#### Data to use

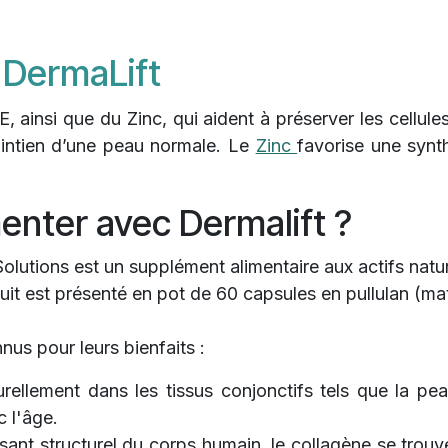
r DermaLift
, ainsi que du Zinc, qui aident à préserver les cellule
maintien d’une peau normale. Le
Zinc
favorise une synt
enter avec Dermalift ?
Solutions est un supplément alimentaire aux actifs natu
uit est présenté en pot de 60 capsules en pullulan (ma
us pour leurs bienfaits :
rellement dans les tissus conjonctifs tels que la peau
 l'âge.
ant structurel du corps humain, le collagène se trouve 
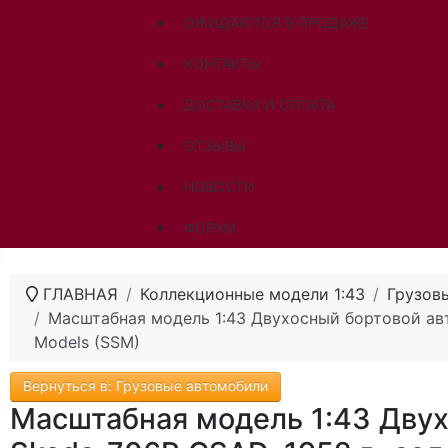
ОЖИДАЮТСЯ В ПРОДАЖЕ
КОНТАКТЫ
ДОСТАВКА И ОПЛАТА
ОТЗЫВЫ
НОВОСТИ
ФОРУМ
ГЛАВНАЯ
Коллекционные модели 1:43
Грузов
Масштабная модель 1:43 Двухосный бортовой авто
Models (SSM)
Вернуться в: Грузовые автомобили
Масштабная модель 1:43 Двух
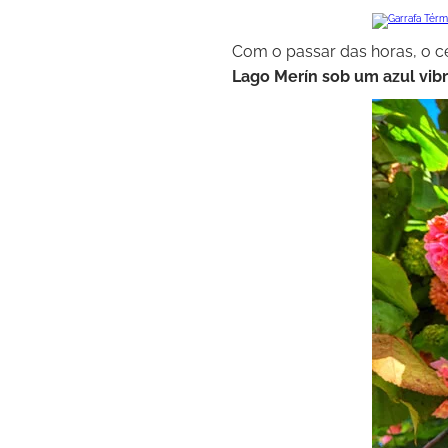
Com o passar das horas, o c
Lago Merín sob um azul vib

########

Exercise details:
Quote only the lines that start at the line holding "uit est présenté" and end at the last line of the entries, including both of those lines, and omit every picture.

Output below:
uit est présenté en pot de 60 capsules en pullulan (ma
us pour leurs bienfaits :
rellement dans les tissus conjonctifs tels que la peau
 l'âge.
ant structurel du corps humain, le collagène se trouve 
ОЖИДАЮТСЯ В ПРОДАЖЕ
КОНТАКТЫ
ДОСТАВКА И ОПЛАТА
ОТЗЫВЫ
НОВОСТИ
ФОРУМ
ГЛАВНАЯ
Коллекционные модели 1:43
Грузов
Масштабная модель 1:43 Двухосный бортовой авто
Models (SSM)
Вернуться в: Грузовые автомобили
Масштабная модель 1:43 Двух
Com o passar das horas, o c
Lago Merín sob um azul vib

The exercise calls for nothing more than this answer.